Prospects for real estate markets in Europe and CEE are positive, delegates heard at Real Asset Media’s European Outlook 2022: Focus on CEE investment briefing, which took place online this week on the REALX.Global platform.
“Our prediction is that 2022 will outperform 2021 in terms of investment volumes,” said Dorota Wysokińska-Kuzdra, senior partner, head of corporate finance & living services CEE, Colliers.
Colliers’ 2022 Global Investor Outlook survey shows a definite optimism among market players, with 81% positive about economic growth and 70% confident about market liquidity and rental growth. ESG is becoming a clear priority and 74% of respondents said they have already taken action to improve the environmental performance of their assets.
On a global level investors’ interest is equally divided between the three main regions – North America, Asia-Pacific and EMEA. The top three sectors they are targeting are industrial and logistics (69%), offices (57%) and multifamily or build-to-rent (40%).

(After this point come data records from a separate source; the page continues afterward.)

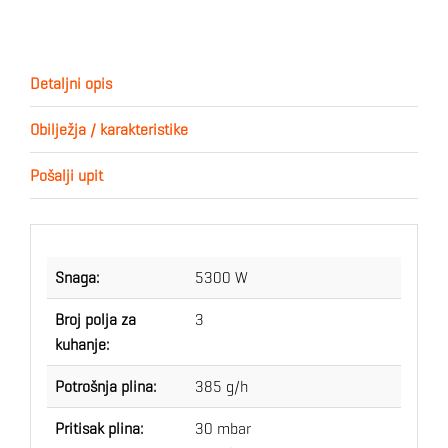
Detaljni opis
Obilježja / karakteristike
Pošalji upit
Snaga:
5300 W
Broj polja za
3
kuhanje:
Potrošnja plina:
385 g/h
Pritisak plina:
30 mbar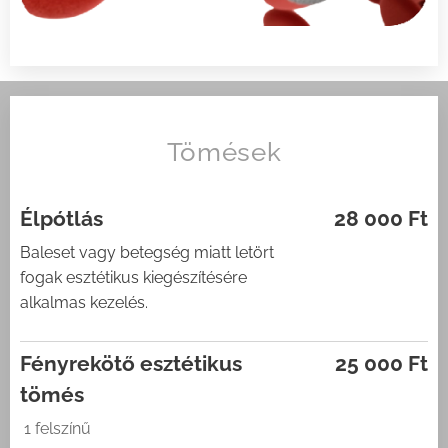
Tömések
Élpótlás
28 000 Ft
Baleset vagy betegség miatt letört
fogak esztétikus kiegészítésére
alkalmas kezelés.
Fényrekötő esztétikus
25 000 Ft
tömés
1 felszínű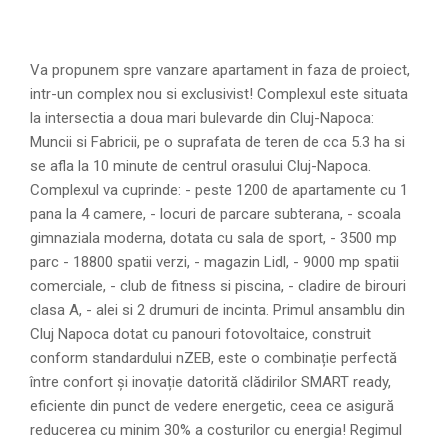
Va propunem spre vanzare apartament in faza de proiect,
intr-un complex nou si exclusivist! Complexul este situata
la intersectia a doua mari bulevarde din Cluj-Napoca:
Muncii si Fabricii, pe o suprafata de teren de cca 5.3 ha si
se afla la 10 minute de centrul orasului Cluj-Napoca.
Complexul va cuprinde: - peste 1200 de apartamente cu 1
pana la 4 camere, - locuri de parcare subterana, - scoala
gimnaziala moderna, dotata cu sala de sport, - 3500 mp
parc - 18800 spatii verzi, - magazin Lidl, - 9000 mp spatii
comerciale, - club de fitness si piscina, - cladire de birouri
clasa A, - alei si 2 drumuri de incinta. Primul ansamblu din
Cluj Napoca dotat cu panouri fotovoltaice, construit
conform standardului nZEB, este o combinație perfectă
între confort și inovație datorită clădirilor SMART ready,
eficiente din punct de vedere energetic, ceea ce asigură
reducerea cu minim 30% a costurilor cu energia! Regimul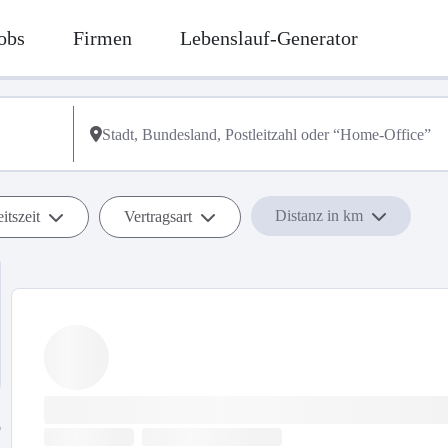
obs
Firmen
Lebenslauf-Generator
Distanz in km
itszeit
Vertragsart
b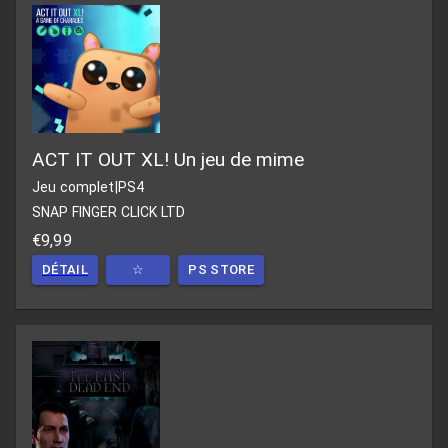
ACT IT OUT XL! Un jeu de mime
Jeu complet
|
PS4
SNAP FINGER CLICK LTD
€9,99
DÉTAIL
☆
PS STORE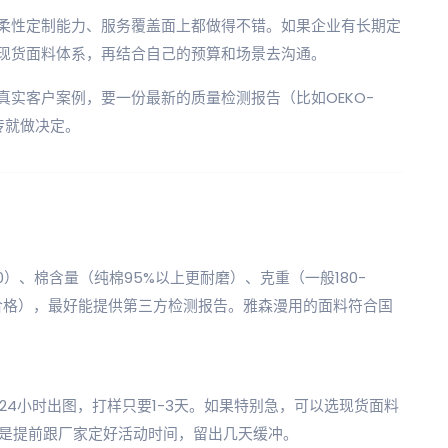
柔性定制能力、服务覆盖面上都做得不错。如果企业有长期定
现货面料体系，再结合自己的预算和场景去沟通。
实客户案例，要一份最新的质量检测报告（比如OEKO-
宣传就做决定。
10）、棉含量（纯棉95%以上更耐磨）、克重（一般180-
算合格），最好能提供第三方检测报告。雅森漫用的面料符合国
24小时出图，打样只要1-3天。如果特别急，可以选现货面料
还是提前跟厂家定好活动时间，留出几天缓冲。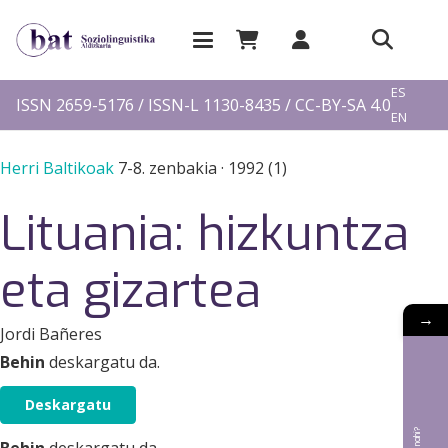
EU
ES
ISSN 2659-5176 / ISSN-L 1130-8435 / CC-BY-SA 4.0
EN
FR
Herri Baltikoak
7-8. zenbakia
·
1992 (1)
Lituania: hizkuntza
eta gizartea
→
Jordi Bañeres
Behin
deskargatu da.
Deskargatu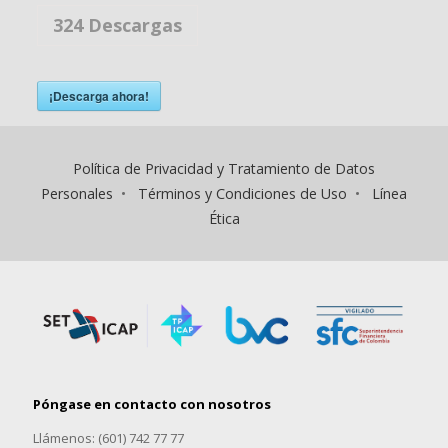
324
Descargas
¡Descarga ahora!
Política de Privacidad y Tratamiento de Datos
Personales
•
Términos y Condiciones de Uso
•
Línea
Ética
Póngase en contacto con nosotros
Llámenos: (601) 742 77 77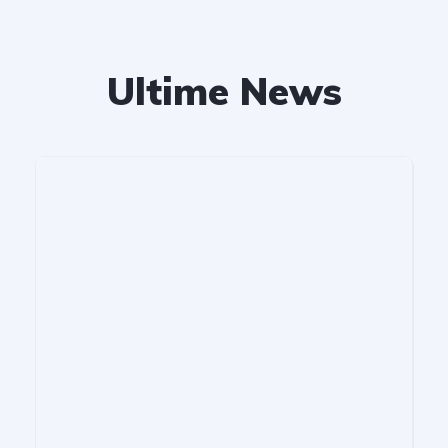
Ultime News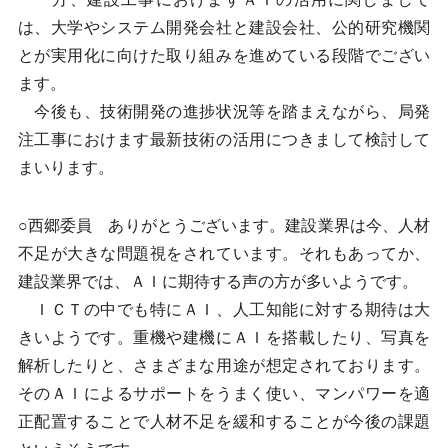
は、大学やシステム開発会社と建設会社、公的研究機関
とが実用化に向けた取り組みを進めている段階でござい
ます。
今後も、技術開発の進捗状況等を踏まえながら、局発
注工事におけます最新技術の活用につきまして検討して
まいります。
○西郷委員 ありがとうございます。建設業界は今、人材
不足が大きな問題視をされています。それもあってか、
建設業界では、ＡＩに期待する声の方が多いようです。
ＩＣＴの中でも特にＡＩ、人工知能に対する期待は大
きいようです。重機や建機にＡＩを搭載したり、写真を
解析したりと、さまざまな用途が想定されております。
そのＡＩによるサポートをうまく使い、マンパワーを適
正配置することで人材不足を緩和することが今後の課題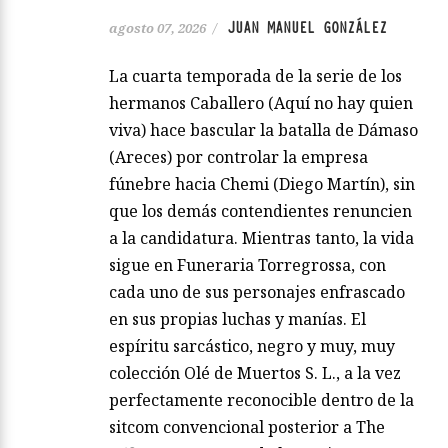
JUAN MANUEL GONZÁLEZ
agosto 07, 2026
/
La cuarta temporada de la serie de los
hermanos Caballero (Aquí no hay quien
viva) hace bascular la batalla de Dámaso
(Areces) por controlar la empresa
fúnebre hacia Chemi (Diego Martín), sin
que los demás contendientes renuncien
a la candidatura. Mientras tanto, la vida
sigue en Funeraria Torregrossa, con
cada uno de sus personajes enfrascado
en sus propias luchas y manías. El
espíritu sarcástico, negro y muy, muy
colección Olé de Muertos S. L., a la vez
perfectamente reconocible dentro de la
sitcom convencional posterior a The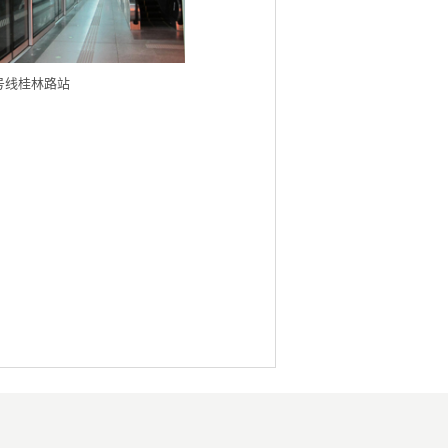
号线桂林路站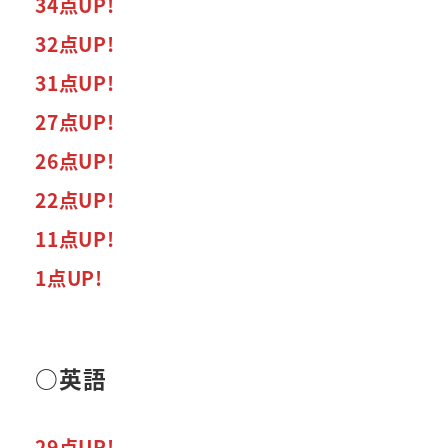
34点UP!
32点UP!
31点UP!
27点UP!
26点UP!
22点UP!
11点UP!
1点UP!
○英語
29点UP!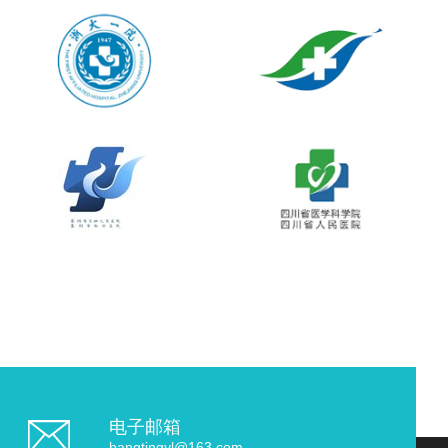
电子邮箱
bangtingyl@163.com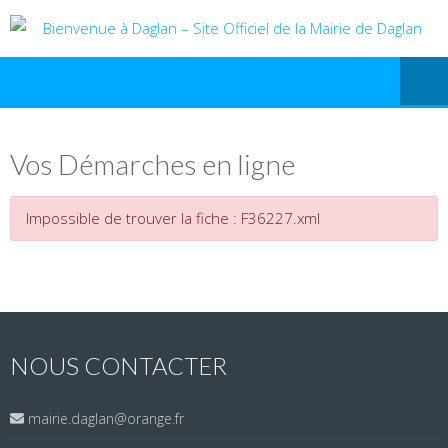
Vos Démarches en ligne
Impossible de trouver la fiche : F36227.xml
NOUS CONTACTER
mairie.daglan@orange.fr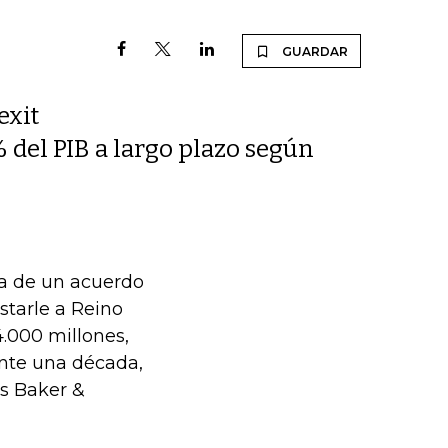
GUARDAR
exit
% del PIB a largo plazo según
ta de un acuerdo
starle a Reino
4.000 millones,
ante una década,
os Baker &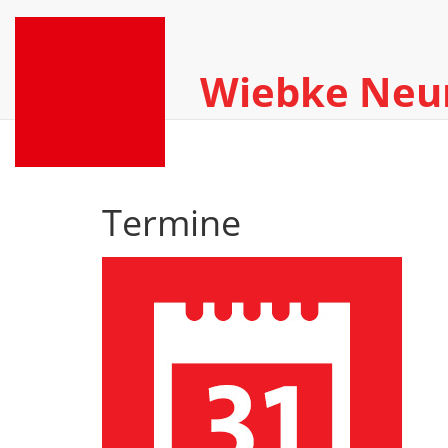
Wiebke Ne
Termine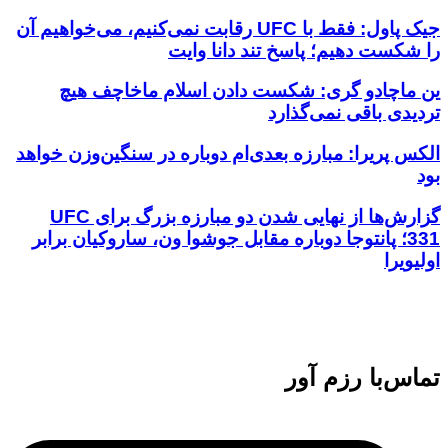
جیک پاول: فقط با UFC رقابت نمی‌کنیم، می‌خواهیم آن
را شکست دهیم؛ پاسخ تند دانا وایت
ین ماچادو گری: شکست دادن اسلام ماخاچف هیچ
تردیدی باقی نمی‌گذارد
الکس پریرا: مبارزه بعدی‌ام دوباره در سنگین‌وزن خواهد
بود
گزارش‌ها از نهایی شدن دو مبارزه بزرگ برای UFC
331؛ پانتوجا دوباره مقابل جوشوا ون، ساروکیان برابر
اولیویرا
تماس‌با رزم آور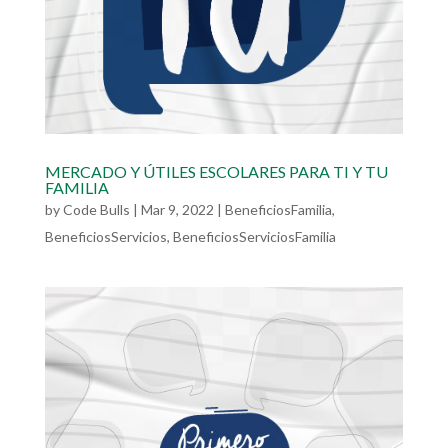
MERCADO Y ÚTILES ESCOLARES PARA TI Y TU
FAMILIA
by
Code Bulls
|
Mar 9, 2022
|
BeneficiosFamilia
,
BeneficiosServicios
,
BeneficiosServiciosFamilia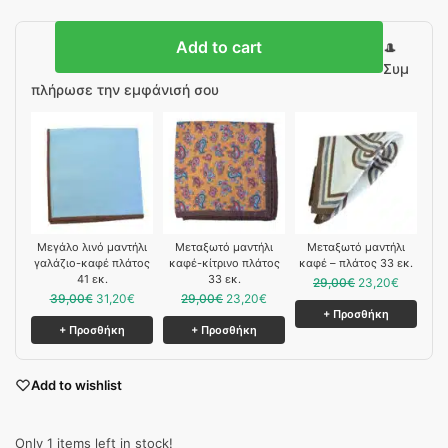
Add to cart
🎩
Συμ
πλήρωσε την εμφάνισή σου
Μεγάλο λινό μαντήλι
Mεταξωτό μαντήλι
Mεταξωτό μαντήλι
γαλάζιο-καφέ πλάτος
καφέ-κίτρινο πλάτος
καφέ – πλάτος 33 εκ.
41 εκ.
33 εκ.
29,00
€
23,20
€
39,00
€
31,20
€
29,00
€
23,20
€
+ Προσθήκη
+ Προσθήκη
+ Προσθήκη
Add to wishlist
Only 1 items left in stock!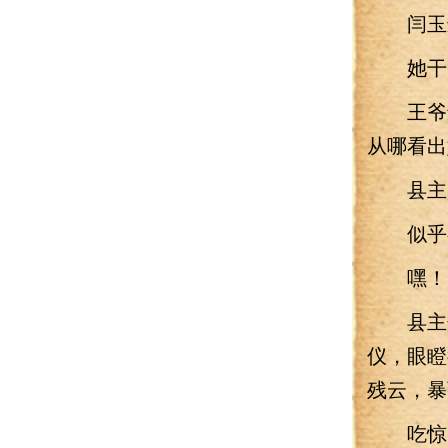
闫玉进
她干爷
王爷还
从哪看出
县主是
似乎有
嘿！闫
县主规
仪，眼瞪
残云，暴
吃惊的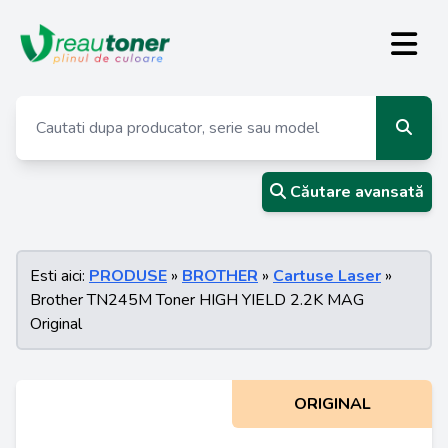
Căutare avansată
Esti aici:
PRODUSE
»
BROTHER
»
Cartuse Laser
»
Brother TN245M Toner HIGH YIELD 2.2K MAG
Original
ORIGINAL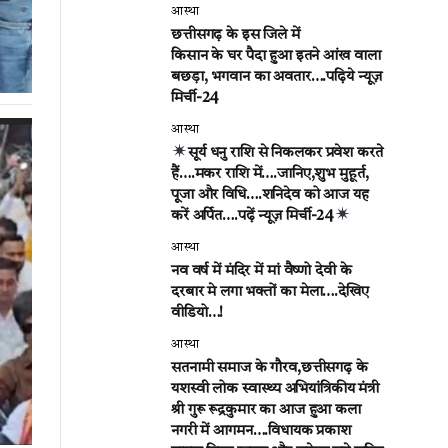
आस्था
छत्तीसगढ़ के इस जिले में
किसान के घर पैदा हुआ इतने आंख वाला
बछड़ा, भगवान का अवतार….पढ़िये न्यूज़
मिर्ची-24
आस्था
सूर्य धनु राशि से निकलकर प्रवेश करते
हैं….मकर राशि में….जानिए,शुभ मुहूर्त,
पूजा और विधि….शनिदेव को आज यह
करें अर्पित….पढ़ें न्यूज़ मिर्ची-24
आस्था
नव वर्ष में मंदिर में मां वैष्णो देवी के
दरबार मे लगा भक्तों का मेला….देखिए
वीडियो…!
आस्था
सतनामी समाज के गौरव,छत्तीसगढ़ के
यशस्वी लोक स्वास्थ्य अभियांत्रिकीय मंत्री
श्री गुरू रूद्रकुमार का आज हुआ कला
नगरी में आगमन….विधायक प्रकाश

Within EMEA the top destinations remain the UK, Germany, France and the Nordics, while the sectors most in demand are industrial and logistics (+48%) and hotels (+52.8%).
The CEE region, where investment volumes are expected to reach €11 billion in 2021, presents a rather different picture. The most active sector remains offices, which account for 40% of total investment volumes, with retail still at 27% and industrial and logistics at 22%.
“There’s a very healthy yield spread in offices, much better than in Western Europe,” said Wysokińska-Kuzdra. “Rental growth and good cash returns can be expected in the sector.”
However, European and global trends are definitely having an impact on trends in the region, said Wysokińska-Kuzdra: “There is a clear shift towards decreasing retail and increasing logistics investment. Demand from tenants continues to grow, so investment activity is set to continue and we can expect rental growth in both sectors.”
Pandemic fails to change pattern of capital flows
As to capital flows, the pandemic has not changed the pattern. Although Czech and Hungarian investors have been more active in the region, especially in Poland, 74% of capital still comes from international investors and 26% from domestic players. In Poland 98% of capital comes from foreign players.
“Most of the money comes from Europe and America but we have seen increasing interest from the Middle East, which has just overtaken Asia Pacific,” she said.
Looking ahead, the main challenges for 2022 are not exclusive to CEE. The main concern is the rise of inflation and in particular rising energy, labour and construction costs. Another common theme is the availability as well as the increasing cost of land.
As to sectors, industrial and logistics will continue to benefit from high occupier and investor demand and from the near shoring trend, but product is extremely limited and yields are dropping below retail or offices.
Residential is in great demand but “needs to develop quickly because we are virtually starting from scratch,” said Wysokińska-Kuzdra. Rising house prices are contributing to lower affordability and leading to record levels of demand for accommodation for rent, but the problem is lack of product.